I haven't read the Michael Pollan op-ed that you linked, and I probably won't because Pollan isn't an expert on obesity, but I think that based on the two books of his that I've read (Omnivore's Dilemma and In Defense of Food), that his argument for "real food" over industrial food can be put into service of the FA movement. What he argues for is breaking the system whereby the government's corn subsidy leads to cheaper big macs and coca colas. Brilliantly, the means by which we are to break down the unhealthy chain of industry profits for non-food (or even unsafe food) is to buy local, buy organic, buy humanely-raised, non antibiotic-tainted meat, etc. It comes down to the consumer.
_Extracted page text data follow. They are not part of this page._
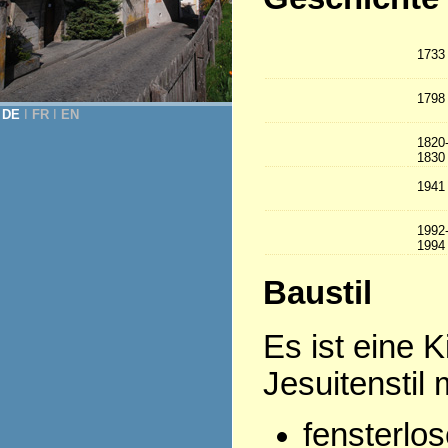
1733
1798
DE
Ι
FR
Ι
EN
1820
1830
1941
1992
1994
Baustil
Es ist eine 
Jesuitenstil m
fensterlos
Now, I think I, and other fatties or borderline fatties, would be a whole heck of a lot happier if we ate "real foods." I know buying my vegetables at the farmer's market over the summer made me happy. Before I was worried that somehow local farm food was "dirtier" than the shiny supermarket stuff--so not the case. I got brave enough to order a bison-meat burger at a restaurant--very yummy, and I wouldn't have done it without Pollan urging me to eat a variety of things. Did I lose weight? No. But that wasn't ever the point. The point was that I got sick all the time last year when I was eating Lean Cuisine frozen dinners every night. Now I'm still the same weight, but feeling better.

I think it's best to listen to Pollan on the topic on which he's an expert--industrial food.